> _Exercise directions_: Set down the final part of the listing, which starts at the line containing "Самые короткие сроки" and runs to the last line, exactly and completely.
Material to process below:
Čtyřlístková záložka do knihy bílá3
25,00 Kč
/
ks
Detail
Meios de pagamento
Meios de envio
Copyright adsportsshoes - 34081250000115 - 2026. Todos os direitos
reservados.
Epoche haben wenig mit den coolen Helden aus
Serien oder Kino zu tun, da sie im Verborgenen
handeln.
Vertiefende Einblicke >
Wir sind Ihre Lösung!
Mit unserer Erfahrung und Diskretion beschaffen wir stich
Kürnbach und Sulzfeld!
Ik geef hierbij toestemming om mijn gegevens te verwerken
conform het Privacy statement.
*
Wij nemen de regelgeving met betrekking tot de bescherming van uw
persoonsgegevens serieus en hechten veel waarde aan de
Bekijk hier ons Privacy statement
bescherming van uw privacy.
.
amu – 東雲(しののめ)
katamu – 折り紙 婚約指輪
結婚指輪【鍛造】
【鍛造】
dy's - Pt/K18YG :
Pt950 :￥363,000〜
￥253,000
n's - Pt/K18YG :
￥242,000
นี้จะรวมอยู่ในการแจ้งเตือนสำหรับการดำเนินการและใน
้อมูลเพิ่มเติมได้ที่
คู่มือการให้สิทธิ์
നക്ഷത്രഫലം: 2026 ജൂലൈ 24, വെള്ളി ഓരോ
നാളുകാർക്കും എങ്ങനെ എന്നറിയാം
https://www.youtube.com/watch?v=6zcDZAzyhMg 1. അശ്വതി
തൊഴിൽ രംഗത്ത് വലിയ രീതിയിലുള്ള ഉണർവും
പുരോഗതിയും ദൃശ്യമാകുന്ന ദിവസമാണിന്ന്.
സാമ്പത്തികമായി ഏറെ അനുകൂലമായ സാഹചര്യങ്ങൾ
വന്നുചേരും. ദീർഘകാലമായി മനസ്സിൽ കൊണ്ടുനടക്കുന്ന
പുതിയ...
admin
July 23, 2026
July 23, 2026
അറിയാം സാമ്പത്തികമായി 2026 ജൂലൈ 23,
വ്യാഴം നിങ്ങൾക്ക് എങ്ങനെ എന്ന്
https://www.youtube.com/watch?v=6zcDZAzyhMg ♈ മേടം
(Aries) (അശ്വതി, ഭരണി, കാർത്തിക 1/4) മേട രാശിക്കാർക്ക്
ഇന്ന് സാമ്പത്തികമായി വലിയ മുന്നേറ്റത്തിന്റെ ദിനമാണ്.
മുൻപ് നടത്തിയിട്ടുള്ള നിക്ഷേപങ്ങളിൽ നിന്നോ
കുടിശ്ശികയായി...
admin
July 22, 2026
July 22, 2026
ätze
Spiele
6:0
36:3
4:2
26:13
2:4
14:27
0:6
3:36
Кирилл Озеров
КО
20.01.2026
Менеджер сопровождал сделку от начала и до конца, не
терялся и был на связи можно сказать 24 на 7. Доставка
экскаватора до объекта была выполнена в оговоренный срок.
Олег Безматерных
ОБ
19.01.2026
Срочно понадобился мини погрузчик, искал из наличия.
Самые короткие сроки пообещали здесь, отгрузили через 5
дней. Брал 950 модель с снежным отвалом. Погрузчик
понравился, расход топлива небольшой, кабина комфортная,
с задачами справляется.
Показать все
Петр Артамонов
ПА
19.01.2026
End of Material to process.
> _Task result_:
Самые короткие сроки пообещали здесь, отгрузили через 5
дней. Брал 950 модель с снежным отвалом. Погрузчик
понравился, расход топлива небольшой, кабина комфортная,
с задачами справляется.
Показать все
Петр Артамонов
ПА
19.01.2026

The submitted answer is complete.